Colin Cameron, Jonah B. Gelbach, and Douglas L. Miller (2008),
"BOOTSTRAP-BASED IMPROVEMENTS FOR INFERENCE WITH CLUSTERED ERRORS", The
Review of Economics and Statistics, 90(3): 414-427 (and I had pointed
her specifically to appendix B in that article)
good luck,
Rich
Here is the code: (watch for wrapped lines; you can identify such a line
if the first character on the left is not a ">"; if any, join that line
to the end of the preceding line)
> *Let's assume that we have the regression
>
> cscript
> sysuse auto
> drop if rep == .
> regress mpg disp turn, cluster(rep)
>
> *and the null hypothesis H0: _b[displacement] = 0.1
>
> ***********
> * Step 1: *
> ***********
> *Step 1-1) Compute w (if my t_0 was 0, it would be the t from the
table).
>
> regress mpg disp turn, cluster(rep)
> local w = (_b[displacement] - .1)/ _se[displacement]
> di "`w'"
>
> *Step 1-2) fit the restrained constraint
>
> constraint 1 displacement = .1
> cnsreg mpg disp turn, constraint(1)
> mat bR = e(b)
> predict uR , residuals
> predict xbR, xb
> *I have one long vector of residuals uR
> *I also have the restricted linear prediction xbR
>
>
>
> ************
> * Step 2a: *
> ************
> *Form a sample of clusters
>
> *Step 2a-1: generate the weights a_g, which are unique to each
> *cluster
>
> sort rep
> gen ag = cond(runiform()<.5, -1, 1)
> by rep: replace ag = ag[1]
> list rep ag, sepby(rep)
>
> *setp 2a-2: generate uRstar
> gen uRstar = uR*ag
>
> *step 2a-3: generate yhatstar
> gen yhatstar = xbR + uRstar
>
> ***********
> * Step 2b: *
> ***********
> *compute wstar, the same way as in step 1, but using yhatstar
> *instead of y (mpg).
>
> regress yhatstar disp turn, cluster(rep)
> local wstar = (_b[displacement] - .1)/ _se[displacement]
>
>
> ***********
> * Step 3 *
> ***********
>
> *I need to repeat the previous process B times (you can check
> *if there is a recommended number of replications in the article)
> *I will use B = 100
>
> program getwstar, rclass
> *I am using external variables rep, uR, xbR, disp and turn
> tempvar ag uRstar yhatstar
> gen `ag' = cond(runiform()<.5, -1, 1)
> bysort rep: replace `ag' = `ag'[1]
>
> gen `uRstar' = uR*`ag'
> gen `yhatstar' = xbR + `uRstar'
> regress `yhatstar' disp turn, cluster(rep)
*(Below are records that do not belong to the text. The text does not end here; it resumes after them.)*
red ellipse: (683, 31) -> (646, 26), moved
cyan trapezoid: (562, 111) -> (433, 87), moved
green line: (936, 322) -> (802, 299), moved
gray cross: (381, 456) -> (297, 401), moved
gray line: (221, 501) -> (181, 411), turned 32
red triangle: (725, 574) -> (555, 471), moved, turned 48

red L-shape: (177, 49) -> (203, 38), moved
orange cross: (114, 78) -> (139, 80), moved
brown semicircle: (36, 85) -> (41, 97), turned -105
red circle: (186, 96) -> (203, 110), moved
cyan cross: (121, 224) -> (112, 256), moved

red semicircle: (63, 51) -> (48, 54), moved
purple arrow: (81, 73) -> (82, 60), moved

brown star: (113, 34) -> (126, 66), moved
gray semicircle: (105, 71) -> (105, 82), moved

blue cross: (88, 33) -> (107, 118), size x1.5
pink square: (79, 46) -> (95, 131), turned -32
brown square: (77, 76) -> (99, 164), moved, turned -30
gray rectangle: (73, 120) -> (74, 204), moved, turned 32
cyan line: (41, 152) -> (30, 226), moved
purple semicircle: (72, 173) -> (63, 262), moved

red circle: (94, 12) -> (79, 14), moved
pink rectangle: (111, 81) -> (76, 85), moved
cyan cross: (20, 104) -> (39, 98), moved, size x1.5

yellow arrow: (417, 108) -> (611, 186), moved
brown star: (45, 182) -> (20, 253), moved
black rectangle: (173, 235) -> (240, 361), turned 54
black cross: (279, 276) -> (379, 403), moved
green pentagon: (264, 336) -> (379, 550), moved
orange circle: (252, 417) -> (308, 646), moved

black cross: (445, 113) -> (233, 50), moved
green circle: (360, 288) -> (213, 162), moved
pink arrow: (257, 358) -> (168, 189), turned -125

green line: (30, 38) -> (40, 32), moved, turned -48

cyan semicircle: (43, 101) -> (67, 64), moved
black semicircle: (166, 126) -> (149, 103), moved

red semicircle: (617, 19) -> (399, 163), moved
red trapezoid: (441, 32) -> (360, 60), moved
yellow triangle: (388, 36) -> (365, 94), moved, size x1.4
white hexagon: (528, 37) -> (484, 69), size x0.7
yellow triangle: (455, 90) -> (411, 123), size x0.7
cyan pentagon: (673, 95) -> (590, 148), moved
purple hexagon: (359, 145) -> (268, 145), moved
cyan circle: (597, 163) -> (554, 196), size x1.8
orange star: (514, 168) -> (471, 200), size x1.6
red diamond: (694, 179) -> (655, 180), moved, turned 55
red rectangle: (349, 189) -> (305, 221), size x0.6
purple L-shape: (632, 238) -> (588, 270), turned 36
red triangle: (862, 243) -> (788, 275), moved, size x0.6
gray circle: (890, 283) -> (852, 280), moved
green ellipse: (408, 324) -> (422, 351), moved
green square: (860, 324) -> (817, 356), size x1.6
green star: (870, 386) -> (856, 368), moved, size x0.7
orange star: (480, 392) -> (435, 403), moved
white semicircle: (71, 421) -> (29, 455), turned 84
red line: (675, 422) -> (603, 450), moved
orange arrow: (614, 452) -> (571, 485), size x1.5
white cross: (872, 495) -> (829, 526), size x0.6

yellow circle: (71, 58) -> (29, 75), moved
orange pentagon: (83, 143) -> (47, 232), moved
> return scalar wstar = (_b[displacement] - .1)/ _se[displacement]
> end
>
> getwstar
> return list
>
> *now I need to get the 100 values of wstar, and compare w with
> *quantiles of wstar.
>
> simulate wstar = r(wstar), reps(100) saving(wstar_file, replace):
getwstar
> use wstar_file, clear
>
> _pctile wstar, p(2.5, 97.5)
> return list
>
> display `w'
>
> if (`w'<r(r1))| `w'> r(r2){
> local mytest "Reject H0"
> }
> else{
> local mytest "Don't reject H0"
> }
>
> display "******** `mytest' **********"
On 3/28/13 8:19 AM, [email protected] wrote:
> Hi all,
>
> I'd like to implement a stata routine that computes SEs based on a
> "wild cluster bootsrap" procedure (Cameron, Gelbach, Miller (ReStat
> 2008)).
>
> Any ideas?
>
> I have found a procedure here http://www.ifs.org.uk/publications/6231,
> but it does not compute SEs, but rather only p values.
>
> Thanks in advance for any help!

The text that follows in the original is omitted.